_Problem to solve_: Return the tail of the records exactly, starting from the line containing "ə dağıdılıb." and ending with the final line.

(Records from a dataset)
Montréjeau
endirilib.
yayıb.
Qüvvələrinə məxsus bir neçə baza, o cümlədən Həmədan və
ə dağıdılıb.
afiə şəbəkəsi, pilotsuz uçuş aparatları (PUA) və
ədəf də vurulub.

_Solution to this task_:
ə dağıdılıb.
afiə şəbəkəsi, pilotsuz uçuş aparatları (PUA) və
ədəf də vurulub.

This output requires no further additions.